I have argued for a long time that Permacomputing will be seen as the missing part of the Free Software movement. What use is free software long term if you do not have hardware you can control, maintain and repair easily? This will mean a sacrifice in performance and functionality but gaining control and longevity.
With things like Secureboot, TPM modules and ever increasing demands to lock down systems, there is the risk that even libre software will be snuffed out. While not those technologies explicitly, similar less friendly things may come up in future. And when that happens, being beholden to billion dollar hardware companies won't seem so friendly. A little alarmist, but I didn't think we would be were we are today as it is.
One interesting area is about how to make software that is not hardware locked but easy enough to implement with very little work involved.
This is where projects such as UXN come in. https://100r.co/site/uxn.html
A system spec that is only 32 instructions deep, something that a single person could implement in less than a week. Essentially the hardest part is building the hardware Abstraction Layer. It wouldn't be efficient but it is very portable and thus makes it resilient to any future possible shocks.
This project appears here from time to time and each and every time I am amazed. Thanks for sharing it.

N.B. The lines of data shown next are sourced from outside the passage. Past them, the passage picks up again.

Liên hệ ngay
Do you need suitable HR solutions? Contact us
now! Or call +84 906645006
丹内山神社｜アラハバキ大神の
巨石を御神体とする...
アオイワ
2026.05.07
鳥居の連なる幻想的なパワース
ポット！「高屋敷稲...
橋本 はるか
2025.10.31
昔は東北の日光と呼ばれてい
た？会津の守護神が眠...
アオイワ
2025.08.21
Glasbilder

Nils Holm does permacomputing without writting fancy manifestos: https://t3x.org
T3X/0 will assemble binaries for Unix/DOS (maybe Windows) and CP/M.
S9 can do great stuff with very little.
Klong it's a mini APL-like CAS more bound to Statistics than Calculus. No fancy Unicode needed.

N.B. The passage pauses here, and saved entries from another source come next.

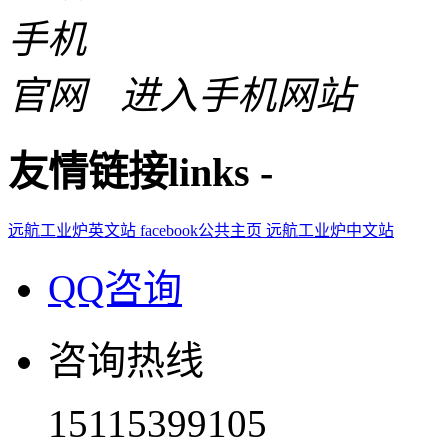
进入手机网站
友情链接
links
-
远航工业炉英文站
facebook公共主页
远航工业炉中文站
QQ咨询
咨询热线
15115399105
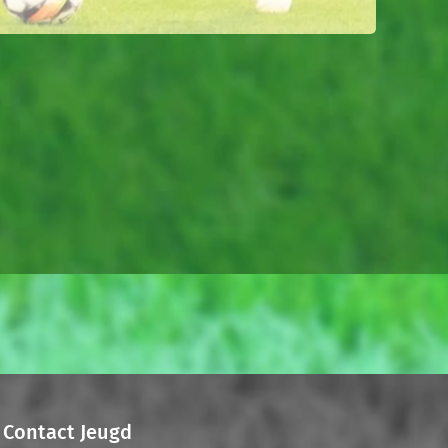
Contact Jeugd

Also, Luxferre doing an ultra-minimal numeric VM:
https://codeberg.org/luxferre/mu808
Read the instructions, that mini VM it's surprisingly able.
Finally, Subleq+EForth from https://github.com/howerj/muxleq (muxleq it's just subleq with parallel mux running the exact same intstructions).

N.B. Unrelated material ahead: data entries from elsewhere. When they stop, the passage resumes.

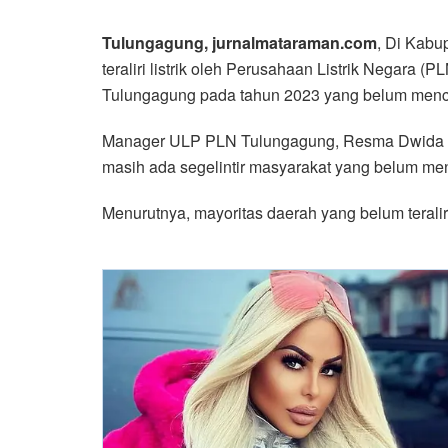
Tulungagung, jurnalmataraman.com
, Di Kabu
teraliri listrik oleh Perusahaan Listrik Negara (PLN)
Tulungagung pada tahun 2023 yang belum menc
Manager ULP PLN Tulungagung, Resma Dwida P
masih ada segelintir masyarakat yang belum men
Menurutnya, mayoritas daerah yang belum teraliri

From the book you can boostrap EForth from itself with a minimal Subleq DEC file. Enough to run a Sokoban, a calculator (set complex numbers as binomials), and you can implement q+ q- q* q/ to calculate and reduce (lcm/mcm) fractions:
Luxferre's Scoundrel C port can trivially ported to UXN and even maybe mu808. Eforth for sure, with cells and a minimal 'vector/array/' like implementation.